China’s top diplomat Yang Jiechi warns Biden not to cross China's 'red line'

Mr Yang spoke at an online forum organised by the National Committee on US-China Relations on Tuesday. PHOTO: AFP

BEIJING (BLOOMBERG) - China's top diplomat warned the US not to cross the country's "red line," in a pointed speech that pushed back against early moves by President Joe Biden to press Beijing on human rights.

Yang Jiechi, who sits on the Communist Party's 25-member Politburo, said in a video address to a New York-based US-China group that the two sides "stand at a key moment" to rebuild ties and cooperate after Biden's inauguration.

But he placed the onus on the US to repair the damage caused by the "misguided policies" of former President Donald Trump.

"We in China hope that the United States will rise above the outdated mentality of zero-sum, major-power rivalry and work with China to keep the relationship on the right track," Yang said, a former foreign minister.

Yang urged the US to stop "harassing Chinese students, restricting Chinese media outlets, shutting down Confucius Institutes and suppressing Chinese companies" and said Hong Kong, Tibet and Xinjiang affairs were a "red line that must not be crossed."

The speech to the National Committee on US-China Relations represented Beijing's most high-profile appeal to an American audience since Biden took power on Jan 20.

Chinese President Xi Jinping was among the last world leaders to congratulate Biden on his election victory over Trump in November, and the two men have yet to speak after the inauguration.

The Democratic administration has signalled a desire to maintain the pressure on China from trade and human rights. Secretary of State Antony Blinken said Monday during an appearance on MSNBC that the US should give "haven" to people fleeing political repression in Hong Kong.

He had previously said that China's policies toward its Muslim minority in Xinjiang amounted to genocide.

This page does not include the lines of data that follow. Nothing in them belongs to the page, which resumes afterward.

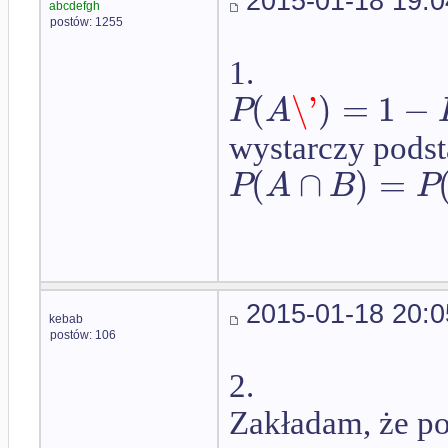
2015-01-18 19:0
abcdefgh
postów: 1255
1.
(
\'
)
=
1
−
P
A
wystarczy pods
(
∩
)
=
P
A
B
P
2015-01-18 20:0
kebab
postów: 106
2.
Zakładam, że p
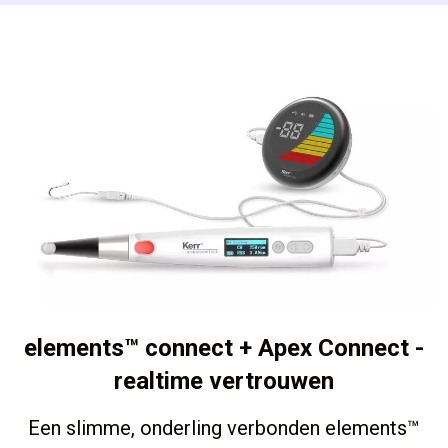
elements™ connect + Apex Connect -
realtime vertrouwen
Een slimme, onderling verbonden elements™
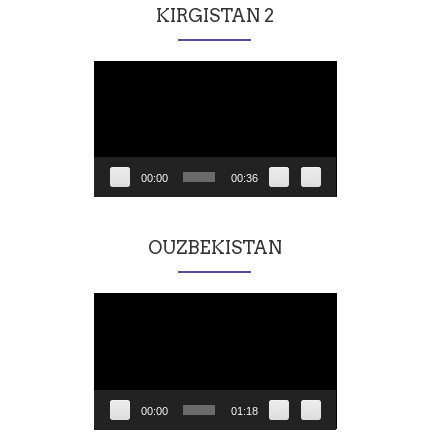
KIRGISTAN 2
Lecteur
vidéo
00:00
00:36
OUZBEKISTAN
Lecteur
vidéo
00:00
01:18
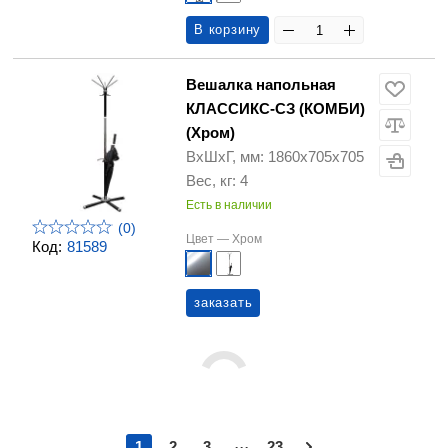
В корзину
Вешалка напольная
КЛАССИКС-СЗ (КОМБИ)
(Хром)
ВхШхГ, мм: 1860х705х705
Вес, кг: 4
Есть в наличии
(0)
Цвет —
Хром
Код:
81589
заказать
...
1
2
3
23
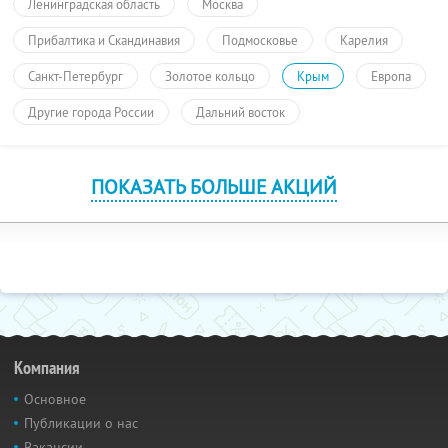
Ленинградская область
Москва
Прибалтика и Скандинавия
Подмосковье
Карелия
Санкт-Петербург
Золотое кольцо
Крым
Европа
Другие города России
Дальний восток
ПОКАЗАТЬ БОЛЬШЕ АКЦИЙ
Компания
Основное
Публикации о нас
Вакансии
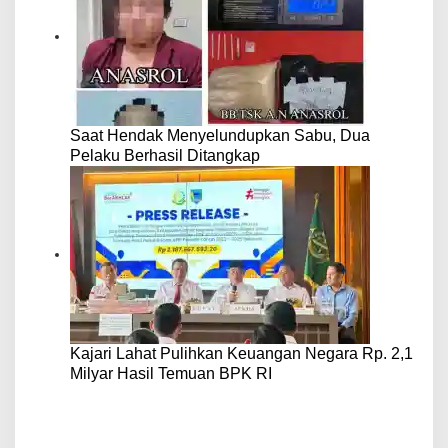
Saat Hendak Menyelundupkan Sabu, Dua
Pelaku Berhasil Ditangkap
Kajari Lahat Pulihkan Keuangan Negara Rp. 2,1
Milyar Hasil Temuan BPK RI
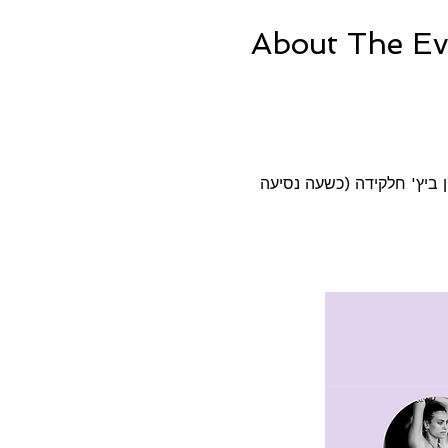
About The Ev
 ביץ' חלקידה (כשעה נסיעה 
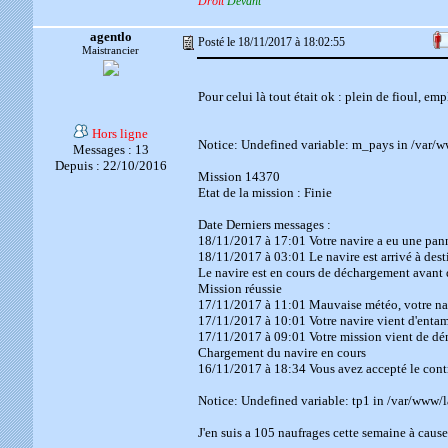
Droit
Devant
agentlo
Posté le 18/11/2017 à 18:02:55
Maistrancier
Pour celui là tout était ok : plein de fioul, emp
Hors ligne
Notice: Undefined variable: m_pays in /var/
Messages : 13
Depuis : 22/10/2016
Mission 14370
Etat de la mission : Finie
Date Derniers messages :
18/11/2017 à 17:01 Votre navire a eu une panne
18/11/2017 à 03:01 Le navire est arrivé à dest
Le navire est en cours de déchargement avant 
Mission réussie
17/11/2017 à 11:01 Mauvaise météo, votre nav
17/11/2017 à 10:01 Votre navire vient d'entam
17/11/2017 à 09:01 Votre mission vient de dé
Chargement du navire en cours
16/11/2017 à 18:34 Vous avez accepté le contr
Notice: Undefined variable: tp1 in /var/www/
J'en suis a 105 naufrages cette semaine à cause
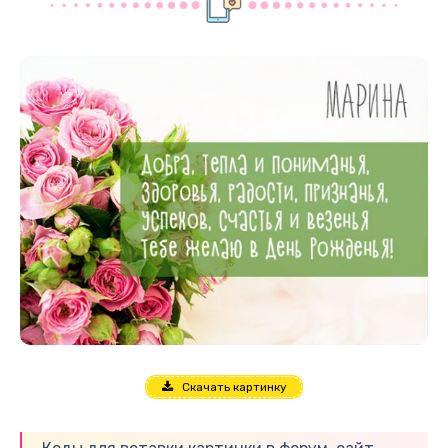
Скачать картинку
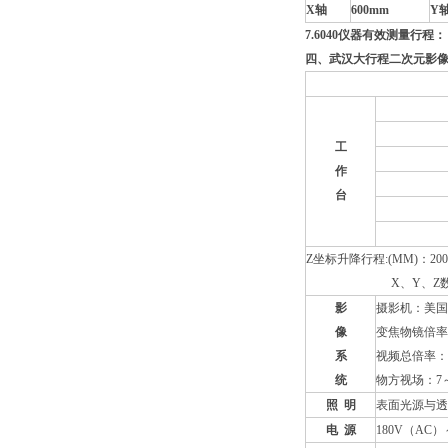
X轴
600mm
Y
7.6040仪器有效测量行程：
四、
武汉大行程二次元影
工
作
台
Z坐标升降行程:(MM)：20
X、Y、Z
影
摄影机：美国T
像
变焦物镜倍率：0
系
视频总倍率：3
统
物方视场：7～
照
明
表面光源与透
电
源
180V（AC）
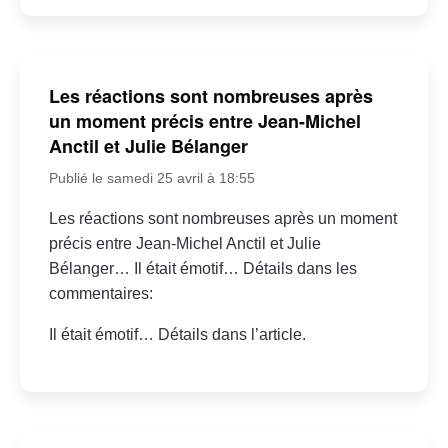
Les réactions sont nombreuses après
un moment précis entre Jean-Michel
Anctil et Julie Bélanger
Publié le samedi 25 avril à 18:55
Les réactions sont nombreuses après un moment
précis entre Jean-Michel Anctil et Julie
Bélanger… Il était émotif… Détails dans les
commentaires:
Il était émotif… Détails dans l’article.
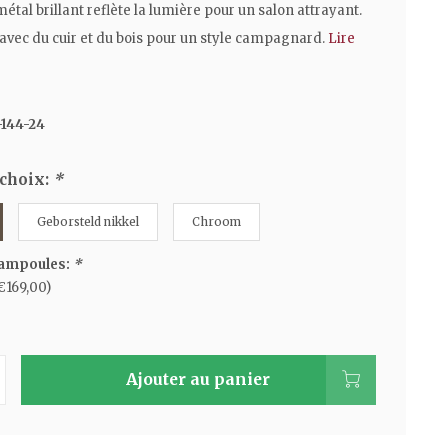
métal brillant reflète la lumière pour un salon attrayant.
vec du cuir et du bois pour un style campagnard.
Lire
144-24
 choix:
*
Geborsteld nikkel
Chroom
 ampoules:
*
€169,00)
Ajouter au panier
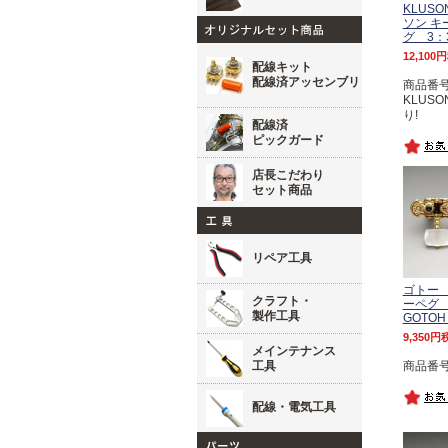
KLUSO
ソン キ
グ 3：
12,100
配線キット
配線済アッセンブリ
商品番号 
KLUSO
り!
配線済
ピックガード
店長こだわり
セット商品
リペア工具
ゴトー
クラフト・
ーペグ
製作工具
GOTOH
9,350
メインテナンス
工具
商品番号 
配線・電気工具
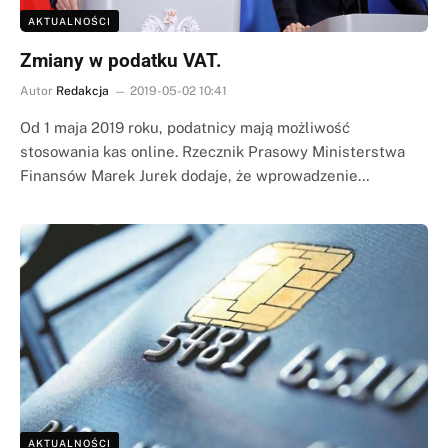
AKTUALNOŚCI
Zmiany w podatku VAT.
Autor
Redakcja
2019-05-02 10:41
Od 1 maja 2019 roku, podatnicy mają możliwość
stosowania kas online. Rzecznik Prasowy Ministerstwa
Finansów Marek Jurek dodaje, że wprowadzenie…
AKTUALNOŚCI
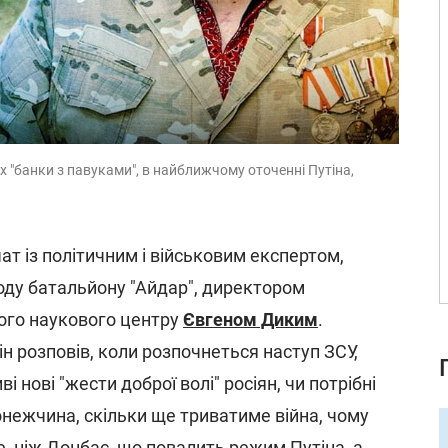
х "банки з павуками", в найближчому оточенні Путіна,
чат із політичним і військовим експертом,
ду батальйону "Айдар", директором
ого наукового центру
Євгеном Диким
.
ін розповів, коли розпочнеться наступ ЗСУ,
 нові "жести доброї волі" росіян, чи потрібні
онежчина, скільки ще триватиме війна, чому
, ніж Донбас, що повалить режим Путіна, а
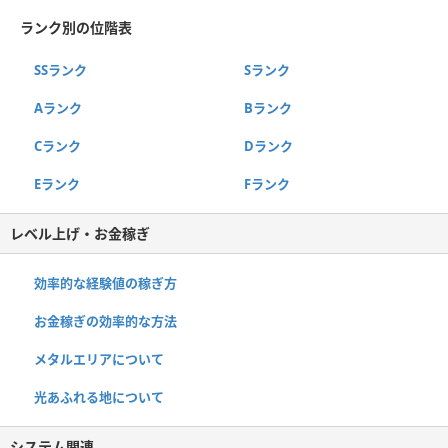
ランク別の位階表
SSランク
Sランク
Aランク
Bランク
Cランク
Dランク
Eランク
Fランク
レベル上げ・お金稼ぎ
効率的な経験値の稼ぎ方
お金稼ぎの効率的な方法
メタルエリアについて
光あふれる地について
システム関連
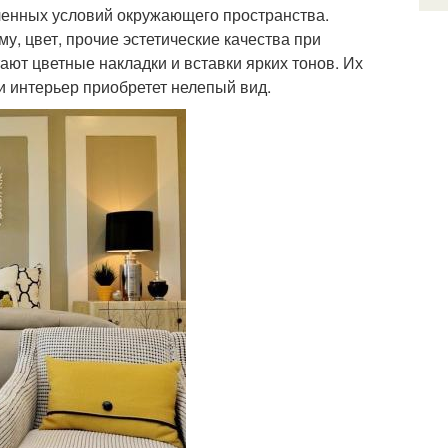
ленных условий окружающего пространства.
 цвет, прочие эстетические качества при
ют цветные накладки и вставки ярких тонов. Их
 и интерьер приобретет нелепый вид.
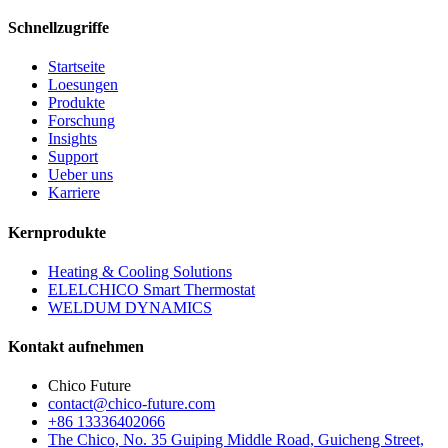
Schnellzugriffe
Startseite
Loesungen
Produkte
Forschung
Insights
Support
Ueber uns
Karriere
Kernprodukte
Heating & Cooling Solutions
ELELCHICO Smart Thermostat
WELDUM DYNAMICS
Kontakt aufnehmen
Chico Future
contact@chico-future.com
+86 13336402066
The Chico, No. 35 Guiping Middle Road, Guicheng Street,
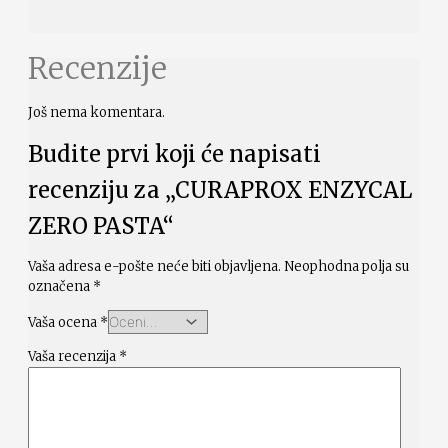
Recenzije
Još nema komentara.
Budite prvi koji će napisati
recenziju za „CURAPROX ENZYCAL
ZERO PASTA“
Vaša adresa e-pošte neće biti objavljena.
Neophodna polja su
označena
*
Vaša ocena
*
Vaša recenzija
*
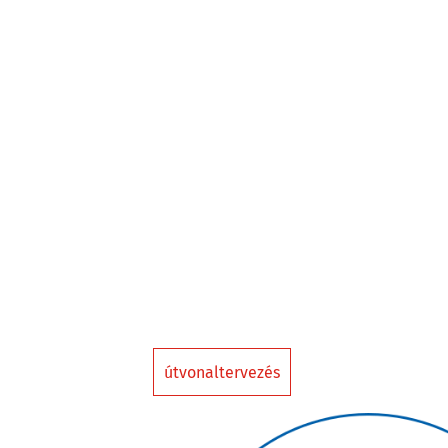
útvonaltervezés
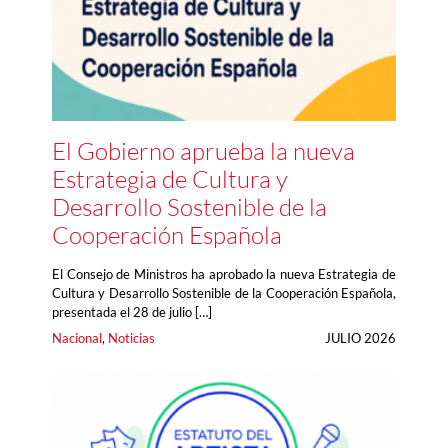
El Gobierno aprueba la nueva
Estrategia de Cultura y
Desarrollo Sostenible de la
Cooperación Española
El Consejo de Ministros ha aprobado la nueva Estrategia de
Cultura y Desarrollo Sostenible de la Cooperación Española,
presentada el 28 de julio […]
Nacional
, 
Noticias
JULIO 2026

"So far, all signs on both sides are that neither wants to appear too eager to make the first move in moderating the bilateral tensions," Avery Goldstein, a University of Pennsylvania professor of global politics and international relations, said before Yang's speech.

"Despite the transition to a new administration in the US, continuity rather than change in this troubled relationship prevails."

Yang's message to the US was consistent with a view in Beijing that the US's erratic policies were being driven by deepening fissures in American society, rather than its own policies.

Chinese diplomats in recent weeks have repeatedly dismissed Trump's actions as "madness," laying the blame for the deterioration in ties at Washington's feet.

"Yang's message is very clear. After four years of turmoil under Trump, it's time for both sides to take a moment and reflect," said Zhu Feng, professor of international relations at Nanjing University.

"The madness of Trump's China policy - ripe with hate - has turned out to be a failure. The US should reflect upon such damages on the bilateral ties."

Both sides do appear interested in lowering the temperature from the Twitter-fuelled policy shocks of recent years. While Yang called on the US to stop labelling China as "strategic competitor," Blinken played down the risk of a clash between the two nuclear-armed powers.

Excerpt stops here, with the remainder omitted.